COMP0053 Affective Computing and Human-Robot Interaction

This database contains the 2018-19 versions of syllabuses.

Note: Whilst every effort is made to keep the syllabus and assessment records correct, the precise details must be checked with the lecturer(s).

Academic session

2018-19

Module

Affective Computing and Human-Robot Interaction

Code

COMP0053

Module delivery

1819/A7P/T2/COMP0053 Postgraduate

Related deliveries

1819/A7U/T2/COMP0053 Masters (MEng)

Prior deliveries

COMPGI17

Level

Postgraduate

FHEQ Level

L7

FHEQ credits

15

Term/s

Term 2

Module leader

Berthouze, Nadia

Contributors

Berthouze, Nadia

Module administrator

Abbaro, Besheer

Aims

The module targets students who have no previous knowledge in cognitive science and emotion theory and therefore the aim of Part A of the module is to give a basic introduction to the theory of emotion from psychology viewpoints and to understand its importance in human decision and communication processes. Part B will concentrate on the application of machine learning techniques to automatic emotion recognition by looking at current applications (e.g. in entertainment, education, and health) and available sensing technology. Part C will focus on the challenges in designing robots that are capable of socially interacting with humans. Examples of current applications (e.g. in entertainment, health, rehabilitation, service robotics) will be used to identify problems and discuss affective computing challenges and approaches for the topics taught in Parts A and B.

Learning outcomes

To have a basic knowledge of emotion models and of how technology (e.g., robot) can be endowed with the ability to affectively and socially interact with its user.To understand the challenges that affective computing and social HRI pose to the machine learning field and identify the advantages and disadvantages of different approaches to address those issues.

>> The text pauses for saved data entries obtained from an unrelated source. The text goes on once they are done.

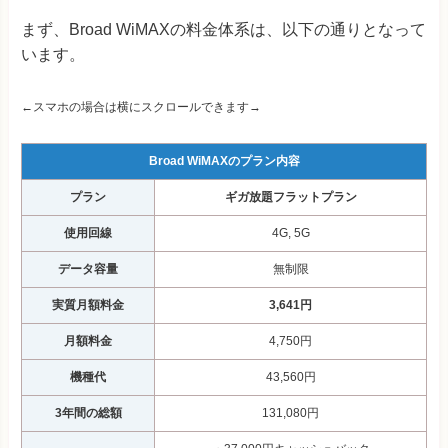
まず、Broad WiMAXの料金体系は、以下の通りとなって
います。
←スマホの場合は横にスクロールできます→
Broad WiMAXのプラン内容
プラン
ギガ放題フラットプラン
使用回線
4G, 5G
データ容量
無制限
実質月額料金
3,641円
月額料金
4,750円
機種代
43,560円
3年間の総額
131,080円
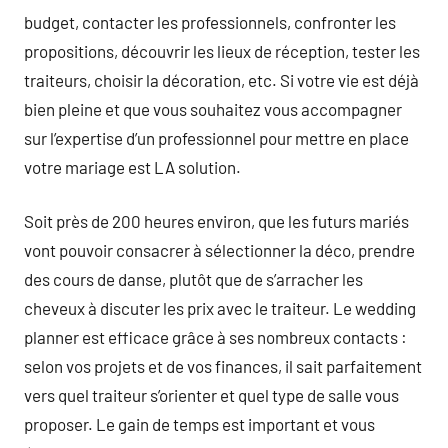
budget, contacter les professionnels, confronter les
propositions, découvrir les lieux de réception, tester les
traiteurs, choisir la décoration, etc. Si votre vie est déjà
bien pleine et que vous souhaitez vous accompagner
sur l’expertise d’un professionnel pour mettre en place
votre mariage est LA solution.
Soit près de 200 heures environ, que les futurs mariés
vont pouvoir consacrer à sélectionner la déco, prendre
des cours de danse, plutôt que de s’arracher les
cheveux à discuter les prix avec le traiteur. Le wedding
planner est efficace grâce à ses nombreux contacts :
selon vos projets et de vos finances, il sait parfaitement
vers quel traiteur s’orienter et quel type de salle vous
proposer. Le gain de temps est important et vous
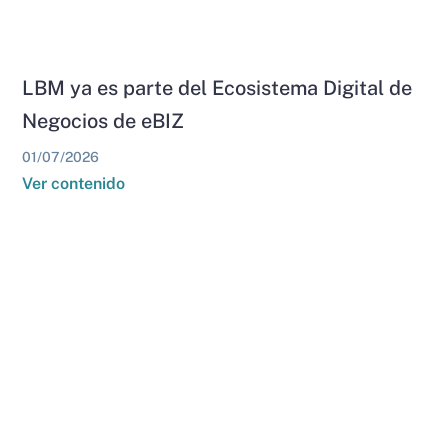
LBM ya es parte del Ecosistema Digital de
Negocios de eBIZ
01/07/2026
Ver contenido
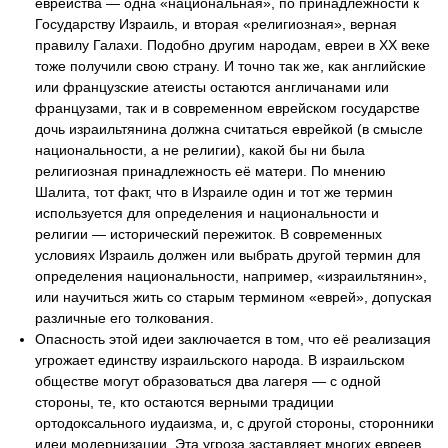
еврейства — одна «национальная», по принадлежности к
Государству Израиль, и вторая «религиозная», верная
правилу Галахи. Подобно другим народам, евреи в XX веке
тоже получили свою страну. И точно так же, как английские
или французские атеисты остаются англичанами или
французами, так и в современном еврейском государстве
дочь израильтянина должна считаться еврейкой (в смысле
национальности, а не религии), какой бы ни была
религиозная принадлежность её матери. По мнению
Шалита, тот факт, что в Израиле один и тот же термин
используется для определения и национальности и
религии — исторический пережиток. В современных
условиях Израиль должен или выбрать другой термин для
определения национальности, например, «израильтянин»,
или научиться жить со старым термином «еврей», допуская
различные его толкования.
Опасность этой идеи заключается в том, что её реализация
угрожает единству израильского народа. В израильском
обществе могут образоваться два лагеря — с одной
стороны, те, кто остаются верными традиции
ортодоксального иудаизма, и, с другой стороны, сторонники
идеи модернизации. Эта угроза заставляет многих евреев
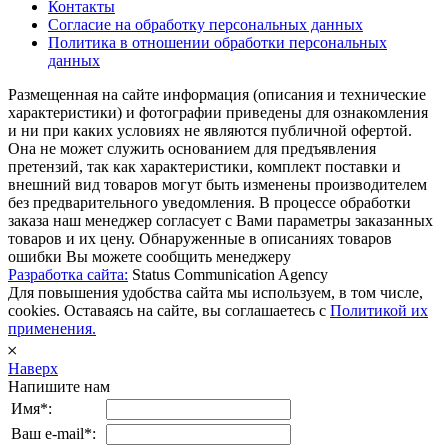
Контакты
Согласие на обработку персональных данных
Политика в отношении обработки персональных
данных
Размещенная на сайте информация (описания и технические
характеристики) и фотографии приведены для ознакомления
и ни при каких условиях не являются публичной офертой.
Она не может служить основанием для предъявления
претензий, так как характеристики, комплект поставки и
внешний вид товаров могут быть изменены производителем
без предварительного уведомления. В процессе обработки
заказа наш менеджер согласует с Вами параметры заказанных
товаров и их цену. Обнаруженные в описаниях товаров
ошибки Вы можете сообщить менеджеру
Разработка сайта:
Status Communication Agency
Для повышения удобства сайта мы используем, в том числе,
cookies. Оставаясь на сайте, вы соглашаетесь с
Политикой их
применения.
𐄂
Наверх
Напишите нам
Имя*:
Ваш e-mail*:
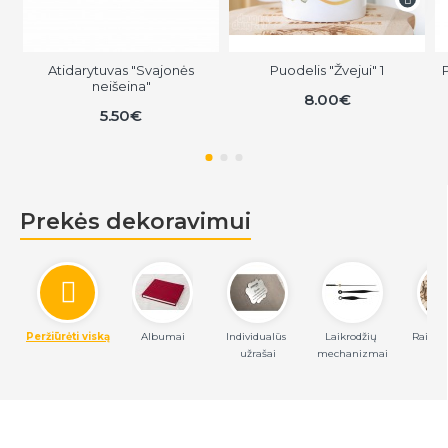
Atidarytuvas "Svajonės
Puodelis "Žvejui" 1
neišeina"
8.00€
5.50€
Prekės dekoravimui
Peržiūrėti viską
Albumai
Individualūs 
Laikrodžių 
Raidės,
užrašai
mechanizmai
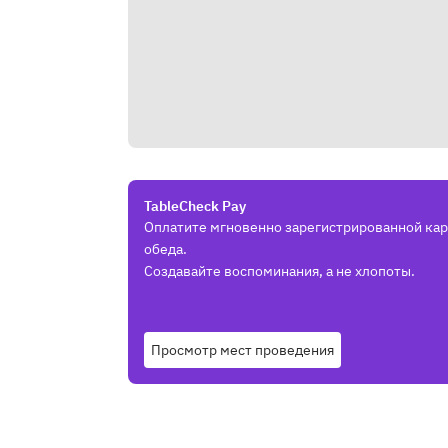
TableCheck Pay
Оплатите мгновенно зарегистрированной кар
обеда.
Создавайте воспоминания, а не хлопоты.
Просмотр мест проведения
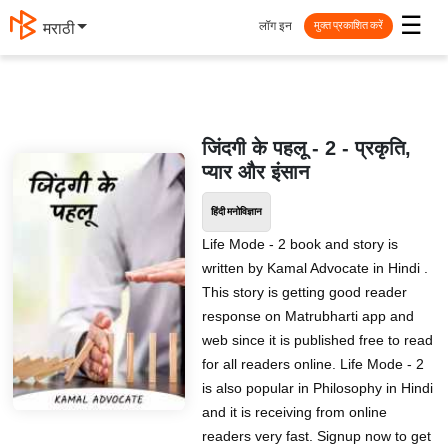
☰
लॉग इन
मराठी
मुक्त प्रकाशित करें
जिंदगी के पहलू - 2 - प्रकृति,
प्यार और इंसान
हिंदी मनोविज्ञान
Life Mode - 2 book and story is
written by Kamal Advocate in Hindi .
This story is getting good reader
response on Matrubharti app and
web since it is published free to read
for all readers online. Life Mode - 2
is also popular in Philosophy in Hindi
and it is receiving from online
readers very fast. Signup now to get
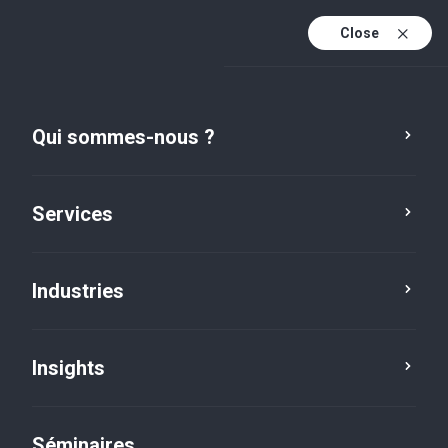
Close
Fr
Fr (active)
En
Qui sommes-nous ?
De
Services
Industries
Insights
Social news
Séminaires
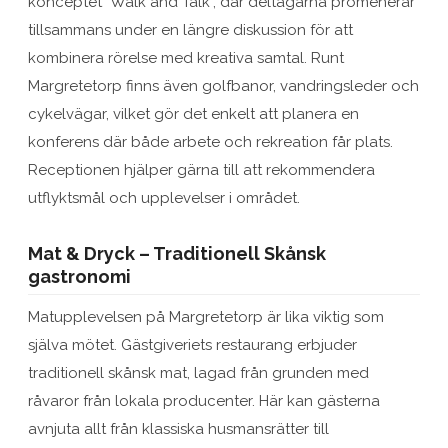
konceptet "Walk and Talk", där deltagarna promenerar
tillsammans under en längre diskussion för att
kombinera rörelse med kreativa samtal. Runt
Margretetorp finns även golfbanor, vandringsleder och
cykelvägar, vilket gör det enkelt att planera en
konferens där både arbete och rekreation får plats.
Receptionen hjälper gärna till att rekommendera
utflyktsmål och upplevelser i området.
Mat & Dryck – Traditionell Skånsk
gastronomi
Matupplevelsen på Margretetorp är lika viktig som
själva mötet. Gästgiveriets restaurang erbjuder
traditionell skånsk mat, lagad från grunden med
råvaror från lokala producenter. Här kan gästerna
avnjuta allt från klassiska husmansrätter till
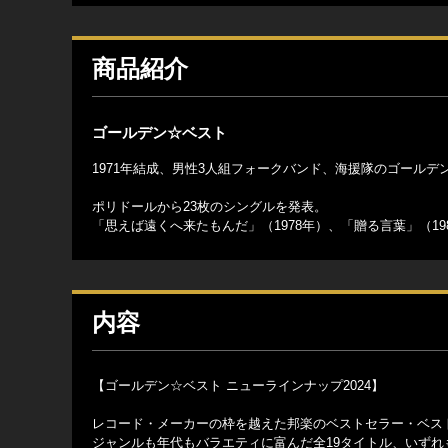
商品紹介
ゴールデン☆ベスト
1971年結成、男性3人組フォークバンド、海援隊のゴールデ
ポリドールから23枚のシングルを発表。
「思えば遠くへ来たもんだ」（1978年）、「贈る言葉」（1
内容
【ゴールデン☆ベスト ニューラインナップ2024】
レコード・メーカーの枠を越えた邦楽のベストセラー・ベス
ジャンルも年代もバラエティに富んだ全19タイトル、いずれ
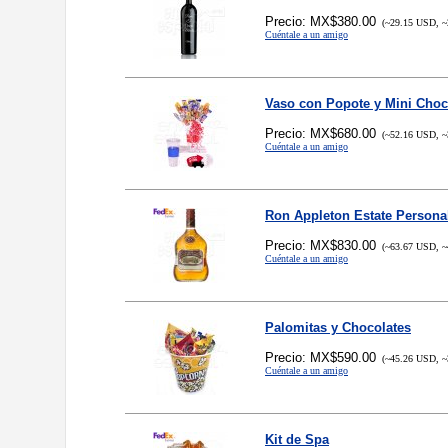
Precio: MX$380.00
(~29.15 USD, ~
Cuéntale a un amigo
Vaso con Popote y Mini Choc
Precio: MX$680.00
(~52.16 USD, ~
Cuéntale a un amigo
Ron Appleton Estate Persona
Precio: MX$830.00
(~63.67 USD, ~
Cuéntale a un amigo
Palomitas y Chocolates
Precio: MX$590.00
(~45.26 USD, ~
Cuéntale a un amigo
Kit de Spa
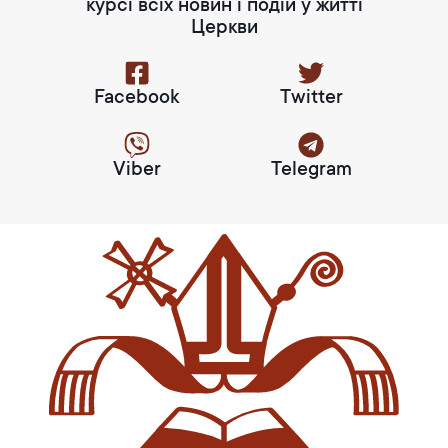
курсі всіх новин і подій у житті
Церкви
Facebook
Twitter
Viber
Telegram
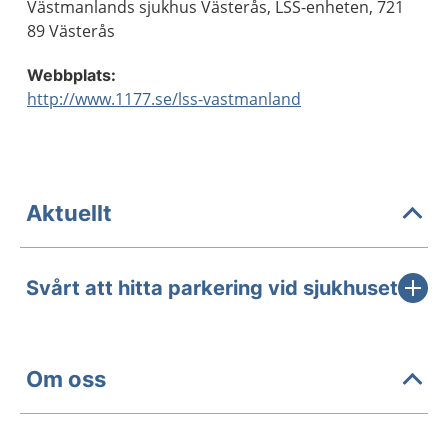
Västmanlands sjukhus Västerås, LSS-enheten, 721
89 Västerås
Webbplats:
http://www.1177.se/lss-vastmanland
Aktuellt
Svårt att hitta parkering vid sjukhuset
Om oss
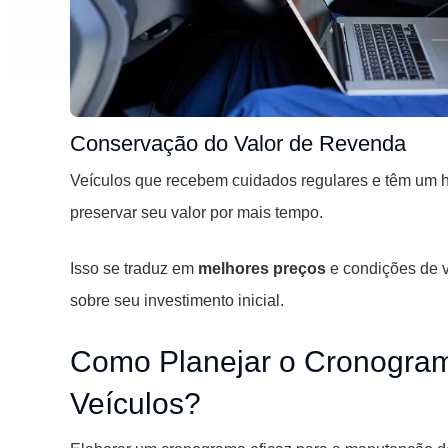
Conservação do Valor de Revenda
Veículos que recebem cuidados regulares e têm um 
preservar seu valor por mais tempo.
Isso se traduz em
melhores preços
e condições de v
sobre seu investimento inicial.
Como Planejar o Cronogra
Veículos?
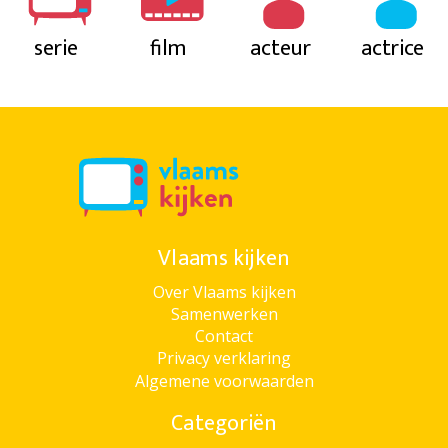
serie
film
acteur
actrice
Vlaams kijken
Over Vlaams kijken
Samenwerken
Contact
Privacy verklaring
Algemene voorwaarden
Categoriën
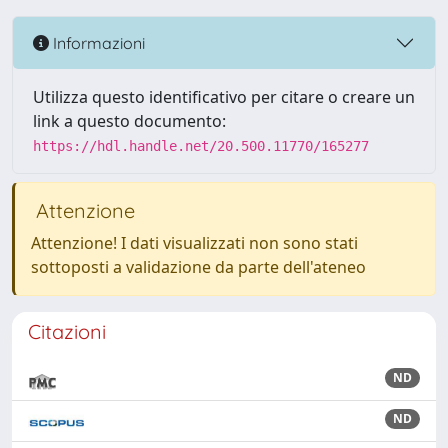
Informazioni
Utilizza questo identificativo per citare o creare un
link a questo documento:
https://hdl.handle.net/20.500.11770/165277
Attenzione
Attenzione! I dati visualizzati non sono stati
sottoposti a validazione da parte dell'ateneo
Citazioni
ND
ND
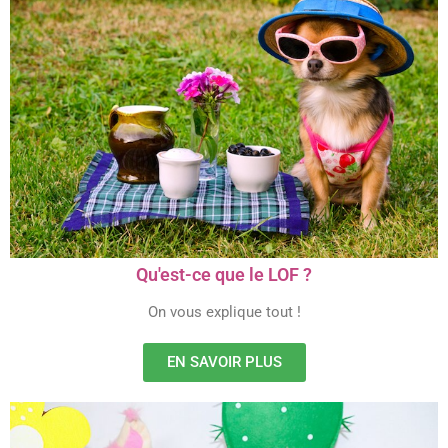
Qu'est-ce que le LOF ?
On vous explique tout !
EN SAVOIR PLUS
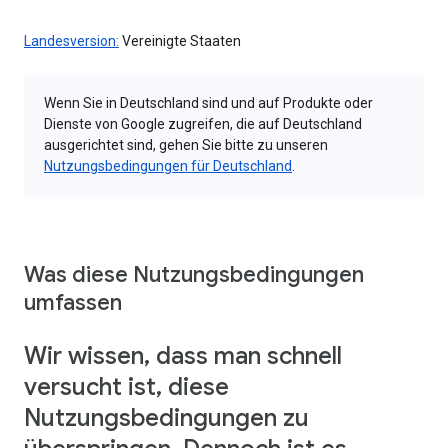
Landesversion:
Vereinigte Staaten
Wenn Sie in Deutschland sind und auf Produkte oder
Dienste von Google zugreifen, die auf Deutschland
ausgerichtet sind, gehen Sie bitte zu unseren
Nutzungsbedingungen für Deutschland
.
Was diese Nutzungsbedingungen
umfassen
Wir wissen, dass man schnell
versucht ist, diese
Nutzungsbedingungen zu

Availability and prerequisites

This module delivery is available for selection on the below-listed programmes. The relevant programme structure will specify whether the module is core, optional, or elective.

In order to be eligible to select this module as optional or elective, where available, students must meet all prerequisite conditions to the satisfaction of the module leader. Places for students taking the module as optional or elective are limited and will be allocated according to the department’s module selection policy.

Programmes on which available:

  • MRes Financial Computing
  • MRes Robotics
  • MRes Web Science and Big Data Analytics
  • MSc Computational Statistics and Machine Learning
  • MSc Data Science and Machine Learning
  • MSc Machine Learning
  • MSc Robotics and Computation
  • MSc Web Science and Big Data Analytics
  • MSc Data Science

Prerequisites:

In order to be eligible to select this module, students must have:

Content

Emotion theory

  • What is affect, emotion, mood?
  • Why do we have emotions?
  • Neurological and psychological perspectives
  • How do humans express and recognise emotions?
  • Emotion expression models, appraisal theories
  • Affective and social interaction

Affective computing

  • Affective computing
    • definition
    • aims and current challenges
    • applications

Emotion Recognition

  • How to select and use sensors for data collection
  • How to build an automatic emotion recognition system from:
    • single modality: facial expressions, body expressions, touch expressions, voice, biosignals
    • multimodal fusion

Human-Robot Interaction (HRI)

  • Social robotics: motivation and emotions in robots
  • Emotion based architecture
  • Ethical issues in Affective Computing and HRI research

An indicative reading list is available via http://readinglists.ucl.ac.uk/departments/comps_eng.html.

Delivery

The module is delivered through a combination of lectures, tutorials, seminars, project work: building an automatic emotion recognition system.

Assessment

This module delivery is assessed as below:

#

Title

Weight (%)

Notes

1

Group project: building an emotion recognition system.

40

Some parts of the project will be carried out in group to facilitate group discussion and co-learning.

2

Individual and critical report of the project

60

 

In order to pass this module delivery, students must achieve an overall weighted module mark of 50%.

Resit and deferred assessments may be based on a new project to be carried out individually.